MongoDB map-reduce-Mongo shell and C # (on)

Source: Internet
Author: User
Tags mongo shell

I recently learned MongoDB and saw some interesting information about map-Reduce, So I recorded it here as a learning note.

Here we will refer to the official website and another article on the role of Map-Reduce, Which is concise and concise.

1. Official Website: http://docs.mongodb.org/manual/tutorial/map-reduce-examples/

The map-reduce operation is composed of specified tasks, including:

  • Reads from the input collection,
  • Executions ofMapFunction,
  • Executions ofReduceFunction,
  • Writes to the output collection.

2. Another article: http://openmymind.net/2011/1/20/Understanding-Map-Reduce/

So what advantage does MAP reduce hold? The oft-cited benefit is that both the map and reduce operations can be distributed. so the code I 've written above cocould be executed by multiple threads, multiple CPUs, or even thousands of servers as-is. this is
Key when dealing with millions and billions of records, or smaller sets with more complex logic. for the rest of us though, I think the real benefit is the power of being able to write these types of Transforms Using actual programming languages, with variables,
Conditional statements, methods and so on. it is a mind shift from the traditional approach, but I do think even slightly complex queries are cleaner and easier to write with map reduce. we didn't look at it here, but you'll commonly feed the output of a reduce
Function into another reduce function-each function further transforming it towards the end-result.

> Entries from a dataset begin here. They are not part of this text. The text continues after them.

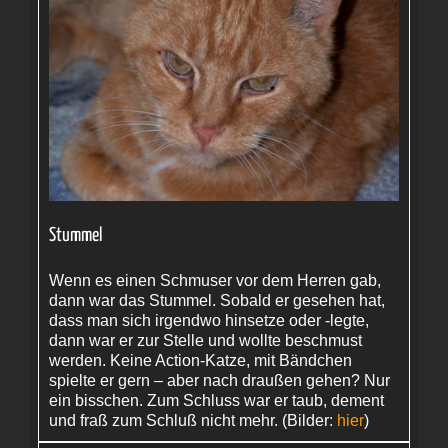
Stummel
Wenn es einen Schmuser vor dem Herren gab,
dann war das Stummel. Sobald er gesehen hat,
dass man sich irgendwo hinsetze oder ‑legte,
dann war er zur Stelle und wollte beschmust
werden. Keine Action-Katze, mit Bändchen
spielte er gern – aber nach draußen gehen? Nur
ein bisschen. Zum Schluss war er taub, dement
und fraß zum Schluß nicht mehr. (Bilder:
hier
)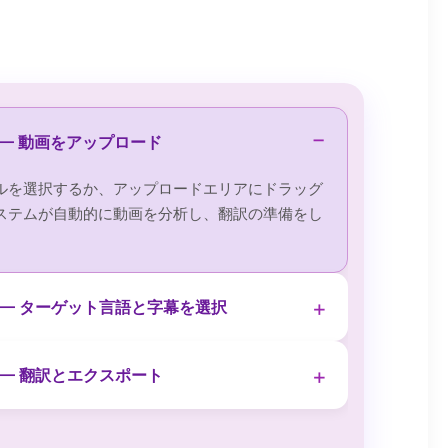
−
 — 動画をアップロード
ルを選択するか、アップロードエリアにドラッグ
ステムが自動的に動画を分析し、翻訳の準備をし
+
2 — ターゲット言語と字幕を選択
+
 — 翻訳とエクスポート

All right, what is said on the official website is what operations and steps map-Reduce takes during execution; another article is about the advantages of Map-Reduce compared with traditional group by operations and his own opinions. Let's take a look at this article.

Next, let me give an example to deepen our understanding of Map-reduce. Considering that we have such a table (a table is better understood than a traditional database, and it is called collection in nosql ), there are fields _ id, cusid, and price (each record of the saved field in nosql is document), and the data in it is as follows:

Input:

======================================

{Cusid: 1, price: 15 };
{Cusid: 2, price: 30 };
{Cusid: 2, price: 45 };
{Cusid: 3, price: 45 };
{Cusid: 4, price: 5 };
{Cusid: 5, price: 65 };
{Cusid: 1, price: 10 };
{Cusid: 1, price: 30 };
{Cusid: 5, price: 30 };
{Cusid: 4, price: 100 };

======================================

However, the data we want to obtain is the sum of price statistics based on cusid, which can be achieved through group by. However, the previous two references show the advantages of Map-reduce, especially in big data, the advantage is obvious, so we use Map-reduce to implement it. The output data is as follows:

Output:

======================================

{Cusid: 1, price: 55 };
{Cusid: 2, price: 75 };
{Cusid: 3, price: 45 };
{Cusid: 4, price: 105 };
{Cusid: 5, price: 95 };

======================================

After the basic requirements are introduced, we will implement them one by one. The first is

I. Mongo shell version:

1. First, write the map function to process every document (in fact, it is to write JS scripts, but it is different ).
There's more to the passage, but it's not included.